VASC Seminar: Larry Zitnick
Exploring the semantic understanding of abstract scenes
Senior Researcher, Microsoft Research
November 19, 2012
The semantic understanding of images depends on the presence of objects, their attributes and their relations to other objects. Extracting this complex visual information from an image is in general a difficult, and yet still unsolved problem. In this talk, I propose studying semantic information in abstract images created from collections of clip art. Abstract images provide several advantages. They allow high-level semantic information to be directly studied, since they remove the reliance on noisy low-level object, attribute and relation detectors, or on the tedious hand-labeling of images.
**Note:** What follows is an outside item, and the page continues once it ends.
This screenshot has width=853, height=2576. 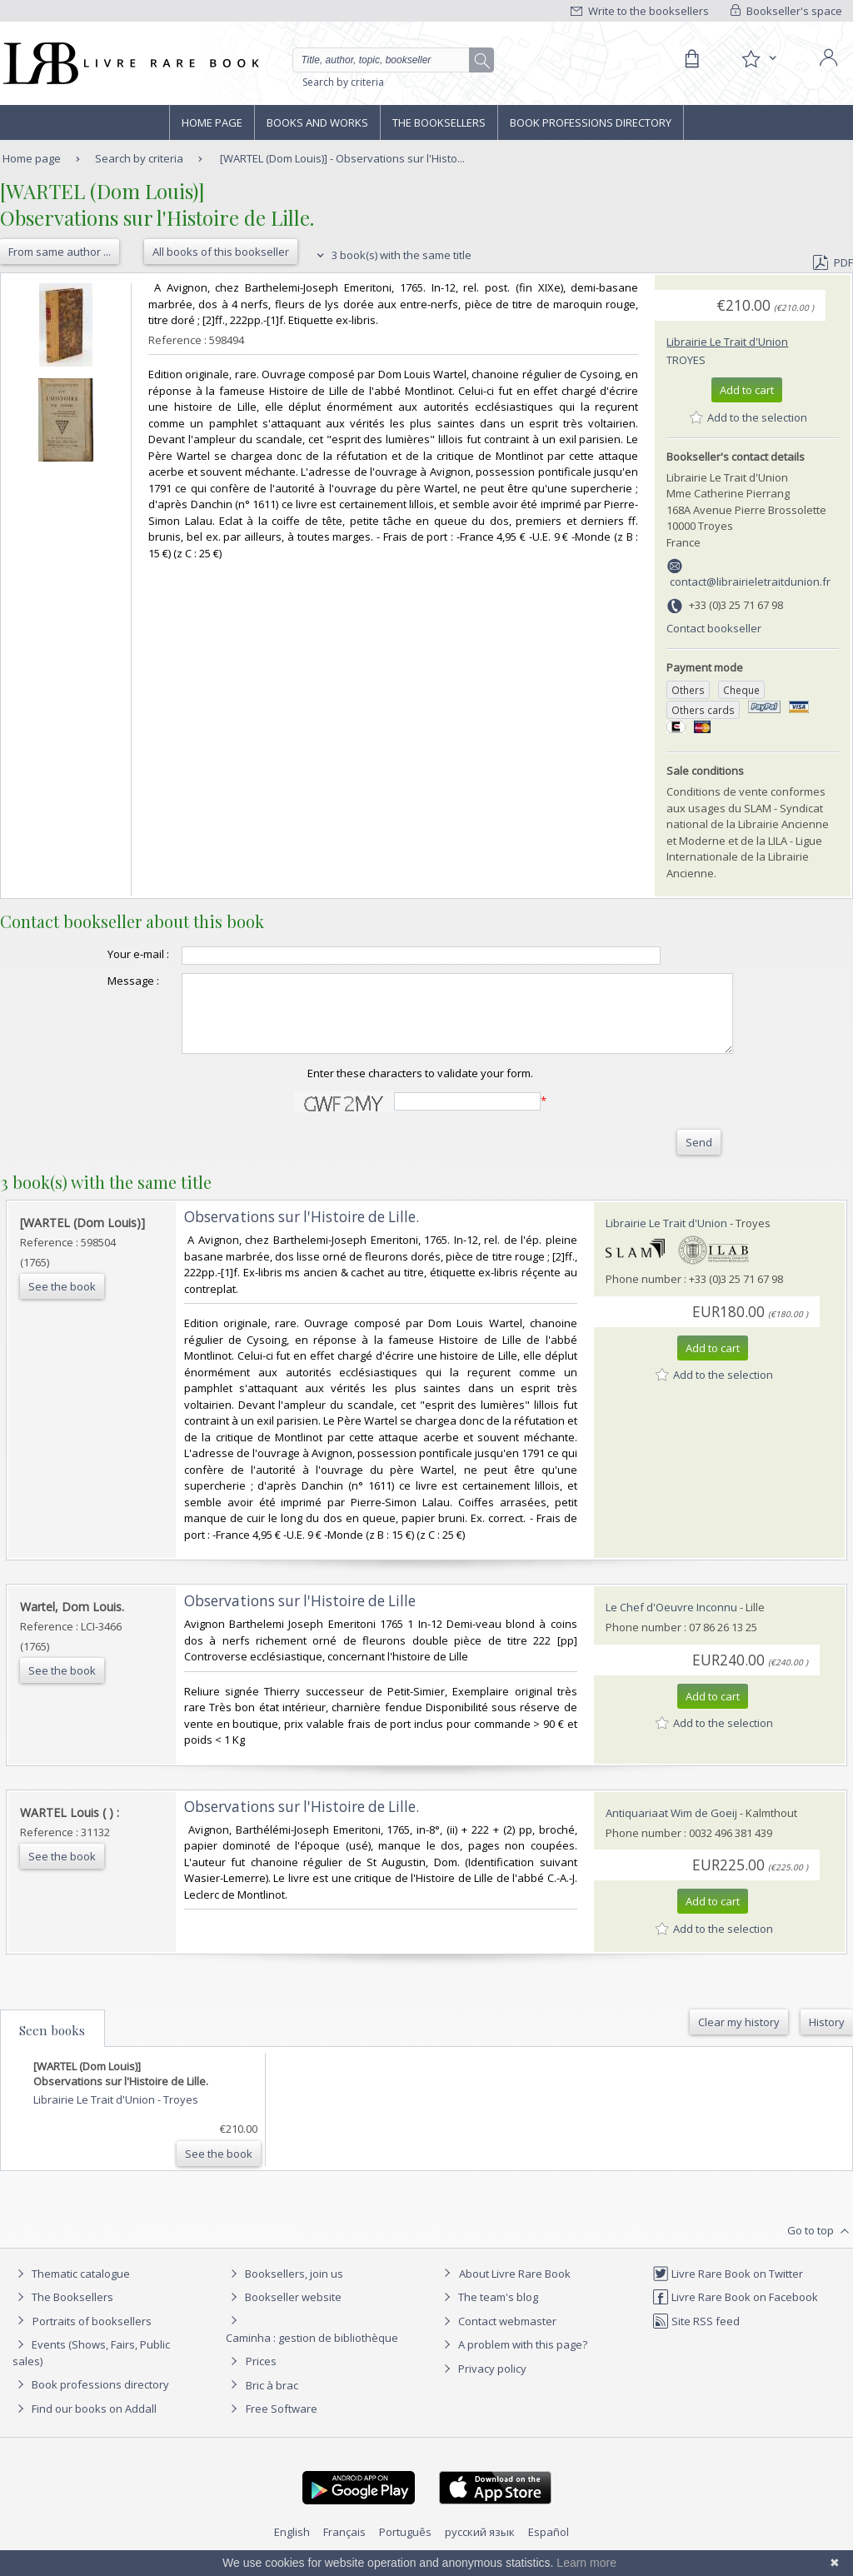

Importantly, the use of abstract images also enables the ability to generate sets of semantically similar scenes that would be nearly impossible with real images. We create 1,002 sets of 10 semantically similar scenes with corresponding written descriptions. We thoroughly analyze this dataset to discover semantically important features, the relations of words to visual features, and the measurement of semantic similarity. Our results show abstract images have significant potential for providing new insights into computer vision, NLP and related fields.
Host: Abhinav Gupta
Appointments: Yong Jae Lee (firstname.lastname@example.org)
C. Lawrence Zitnick received the PhD degree in robotics from Carnegie Mellon University in 2003. His thesis focused on a maximum entropy approach to efficient inference. Previously, his work centered on stereo vision, including the development of a commercial portable 3D camera. Currently, he is a senior researcher at the Interactive Visual Media group at Microsoft Research where he is exploring object recognition and computational photography.